Tsahai asked for no favors or special treatment, working alongside the other student nurses for the required 56 hours a week and earning a year's salary of £20. In August 1939, she graduated as a State Registered Children's Nurse, then received permission to continue her studies at London's Guy's Hospital, with the intention of becoming a State Registered General Trained Nurse. With the outbreak of World War II, the Probationers' School of Guy's had been moved to Pembury Hospital, some 29 miles southeast of London, and it was there that she enrolled in February 1940. The temporary housing for students was primitive, with no central heating and minimal sanitary facilities. The princess accepted a room with five other nurses, and when later offered an opportunity to move to a private nurses' home attached to the main hospital, turned it down. "I would not think of leaving the other nurses," she said. "I must be treated like everyone else."
After a year at Pembury, during which time the Nazis made their first mass air bombing on London, Tsahai was transferred to Farnborough, another base hospital. In March 1941, she was transferred again, to Guy's Hospital in London. On May 5, 1941, just months before she was to take her final state examinations, Haile Selassie made his state entry into the Ethiopian capital of Addis Ababa, to begin the process of liberation. The princess was ordered by her father to return home with her mother. Three British Red Cross Nurse volunteered to accompany the royal party to help her continue her nursing work in Ethiopia.
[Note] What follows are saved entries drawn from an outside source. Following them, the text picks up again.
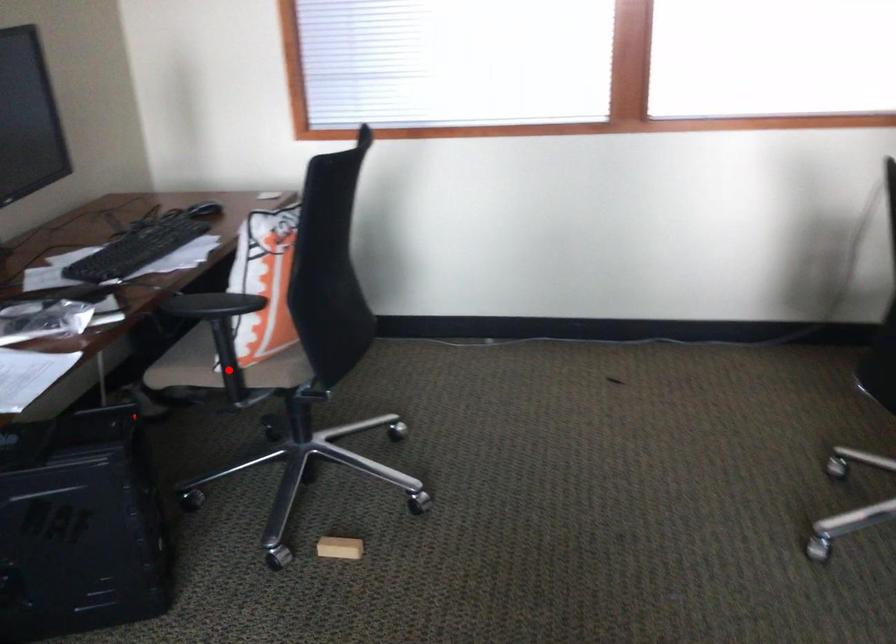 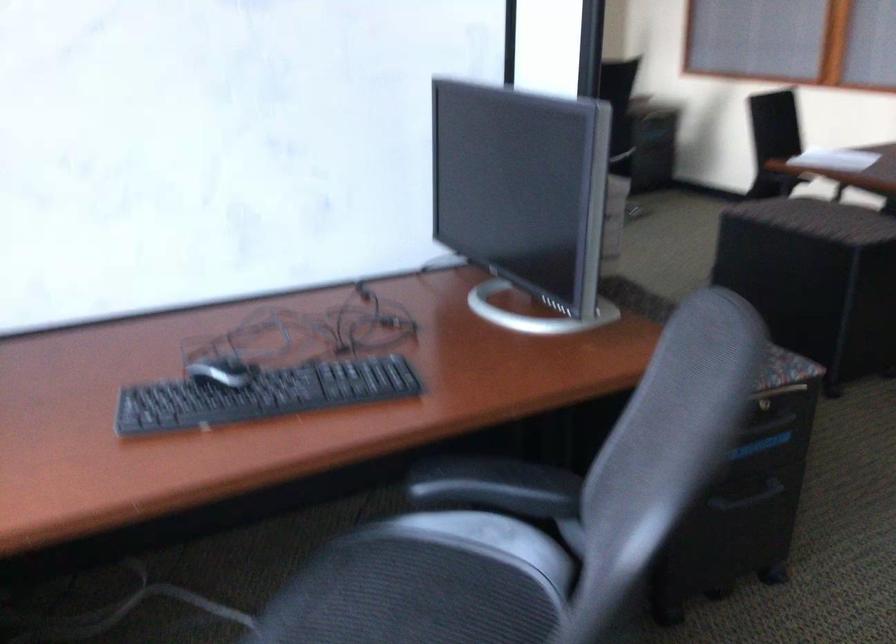 Question: I am providing you with two images of the same scene from different viewpoints. A red point is marked on the first image. At the location where the point appears in image 1, is it still visible in image 2?

Choices:
 (A) Yes
 (B) No

Answer: (B) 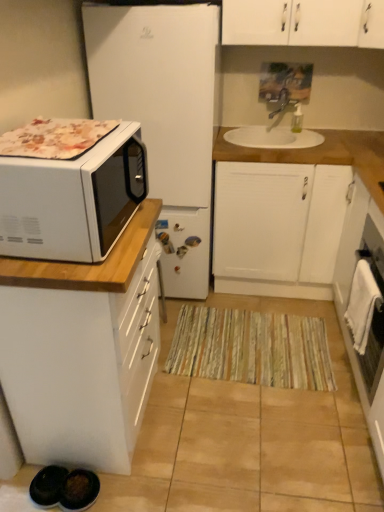 The height and width of the screenshot is (512, 384). I want to click on empty space that is ontop of white glossy microwave at left (from a real-world perspective), so click(79, 136).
The journey home took three months, during which time the liberation was completed. Tsahai immediately went to work with the British Red Cross unit, setting up headquarters in the town of Dessie, which had suffered a massive air raid. They kept their London friends assessed of their progress through letters, one of which was published in the Nursing Mirror:
We are running three large clinics: the largest is at Dessie, where we have an average of 150 patients. The second clinic is at Lake Haik, sixteen miles away—a most lovely place—and the third is at Bartie on the edge of the desert….
The Senior Political officer here at Dessie is quite sure the Unit has been the greatest thing done to help the people, for they were in grave distress. The Princess works in the morning very hard; we do the afternoons and evenings.
In conjunction with her work at Dessie, Tsahai also reactivated the Ethiopian Women's Welfare Work Association, which had been shut down during the occupation.
In April 1942, the princess married Colonel Abiye Ababa, a former member of the emperor's imperial guard, whom she had met in England. Before leaving to live in Lekemti, where Abiye was the newly appointed governor, she told an English woman journalist that she intended to carry on her work of establishing hospitals and medical service throughout her country.
Princess Tsahai did not have the opportunity to achieve her goals. Less than four months after her marriage, on August 17, 1942, she died of a hemorrhage suffered during a miscarriage. Ironically, it was believed that she might have survived had she received proper medical attention. To honor her memory, her friends in England later established Ethiopia's Princess Tsahai Memorial Hospital and nurses' training school, on a site donated by the emperor.
McKown, Robin. Heroic Nurses. NY: Putnam, 1966.